1. I credit my own healing that I’ve experienced in connecting to our (Shoshone-Bannock) traditional homelands as part of the inspiration to start River Newe. Connecting with our lands helped me make sense of the abuse and violence I had experienced in my life, understanding that they’re residual remnants of intergenerational trauma, colonization and displacement. And I wish I had had access to healing as a young person.
2. The most recent moment that I remember seeing how River Newe makes a difference was last summer. With our tribal youth standing along the ridge of Underwater Canyon on the MF of the Salmon River, we were having a class discussion on how they thought our people salmon fished here. I listened as our students theorized how our ancestors connected to the land. I watched the students fishing alongside their ancestors as they realized that’s where they would stand with their future children and family. Interweaving past, present, and future generations in one moment represents everything River Newe is to me.
3. River Newe doesn’t end with the river season. But when I’m not working directly with River Newe, the community or being a mom, I do enjoy creating art, from traditional Shoshone art to printmaking and painting.
LEAD Ambassador Sammy Matsaw is a grandfather, father, husband, extended family relative and tribal member of the Shoshone-Bannock Tribes, and research biologist in their Fish and Wildlife Department. His involvement with River Newe as a Co-Founder is to facilitate all the things to assist Jessica in her delivery of curriculum for the tribal youth while assisting where he can in sharing Indigenous science.
1. The intergenerational learning experiences we facilitate within River Newe are to bring us back to ourselves, back to our relatives and ancestors. Growing up in these so-called deficit statistics that try to define our tribal communities (high rates of diabetes, suicide, substance abuse, etc.), I’ve heard only the negative stories. I see and live in those statistics, but I also live in great support systems and deep connections with homelands. No one tells that story or tells the story of our compassion. We are doing this because we want to tell a different story.

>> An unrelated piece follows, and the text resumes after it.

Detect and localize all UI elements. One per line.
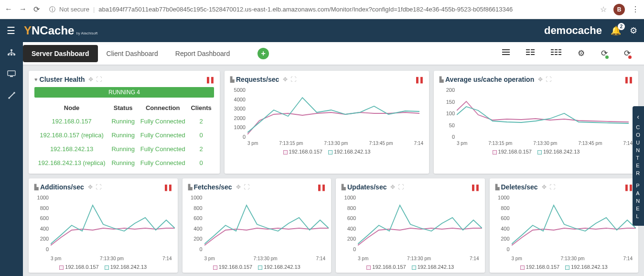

2. We took a couple of young men with us on a test phase to go down the Middle Fork of the Salmon. On the first night at camp, we shared through rose-bud-thorn: something positive, new and challenging. One of the young men said, “I don’t know why I’m here, I almost died, and I’m happy to be alive!” On our last night, we revisited our rose-bud-thorns from day one. When we came around to him, he said, “I know why I’m here, I don’t want to leave, and this is my home!” In that moment, I knew River Newe was going to make a difference.
3. We never get on the water without kids, water + snacks, Gorilla tape, Chacos, and a life vest with chapstick in it.